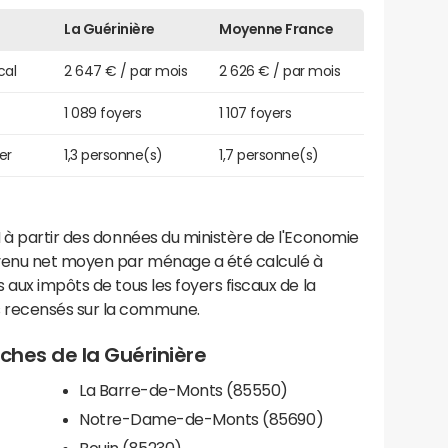
La Guérinière
Moyenne France
cal
2 647 € / par mois
2 626 € / par mois
1 089 foyers
1 107 foyers
er
1,3 personne(s)
1,7 personne(s)
 à partir des données du ministère de l'Economie
evenu net moyen par ménage a été calculé à
 aux impôts de tous les foyers fiscaux de la
 recensés sur la commune.
oches de la Guérinière
La Barre-de-Monts (85550)
Notre-Dame-de-Monts (85690)
Bouin (85230)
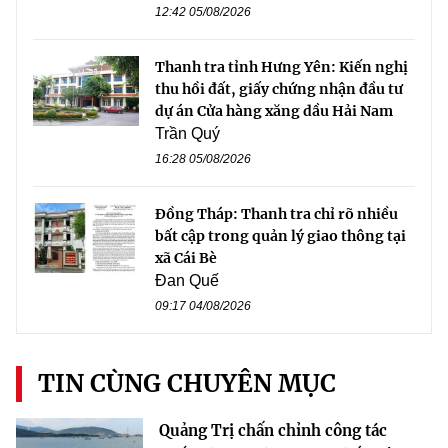
12:42 05/08/2026
Thanh tra tỉnh Hưng Yên: Kiến nghị
thu hồi đất, giấy chứng nhận đầu tư
dự án Cửa hàng xăng dầu Hải Nam
Trần Quý
16:28 05/08/2026
Đồng Tháp: Thanh tra chỉ rõ nhiều
bất cập trong quản lý giao thông tại
xã Cái Bè
Đan Quế
09:17 04/08/2026
TIN CÙNG CHUYÊN MỤC
Quảng Trị chấn chỉnh công tác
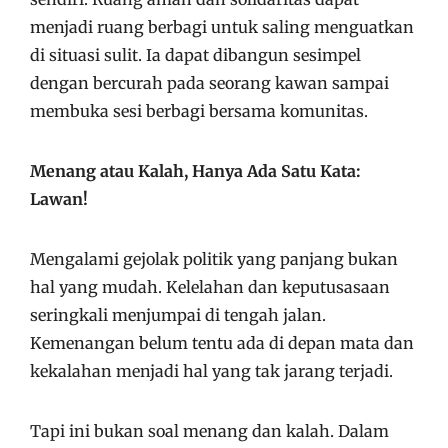
menjadi ruang berbagi untuk saling menguatkan
di situasi sulit. Ia dapat dibangun sesimpel
dengan bercurah pada seorang kawan sampai
membuka sesi berbagi bersama komunitas.
Menang atau Kalah, Hanya Ada Satu Kata:
Lawan!
Mengalami gejolak politik yang panjang bukan
hal yang mudah. Kelelahan dan keputusasaan
seringkali menjumpai di tengah jalan.
Kemenangan belum tentu ada di depan mata dan
kekalahan menjadi hal yang tak jarang terjadi.
Tapi ini bukan soal menang dan kalah. Dalam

**What needs to be done:**
Please repeat every record exactly as it stands, leaving out any pictures.

**Solution to this exercise:**
La Guérinière
Moyenne France
cal
2 647 € / par mois
2 626 € / par mois
1 089 foyers
1 107 foyers
er
1,3 personne(s)
1,7 personne(s)
 à partir des données du ministère de l'Economie
evenu net moyen par ménage a été calculé à
 aux impôts de tous les foyers fiscaux de la
 recensés sur la commune.
oches de la Guérinière
La Barre-de-Monts (85550)
Notre-Dame-de-Monts (85690)
Bouin (85230)
12:42 05/08/2026
Thanh tra tỉnh Hưng Yên: Kiến nghị
thu hồi đất, giấy chứng nhận đầu tư
dự án Cửa hàng xăng dầu Hải Nam
Trần Quý
16:28 05/08/2026
Đồng Tháp: Thanh tra chỉ rõ nhiều
bất cập trong quản lý giao thông tại
xã Cái Bè
Đan Quế
09:17 04/08/2026
TIN CÙNG CHUYÊN MỤC
Quảng Trị chấn chỉnh công tác
menjadi ruang berbagi untuk saling menguatkan
di situasi sulit. Ia dapat dibangun sesimpel
dengan bercurah pada seorang kawan sampai
membuka sesi berbagi bersama komunitas.
Menang atau Kalah, Hanya Ada Satu Kata:
Lawan!
Mengalami gejolak politik yang panjang bukan
hal yang mudah. Kelelahan dan keputusasaan
seringkali menjumpai di tengah jalan.
Kemenangan belum tentu ada di depan mata dan
kekalahan menjadi hal yang tak jarang terjadi.
Tapi ini bukan soal menang dan kalah. Dalam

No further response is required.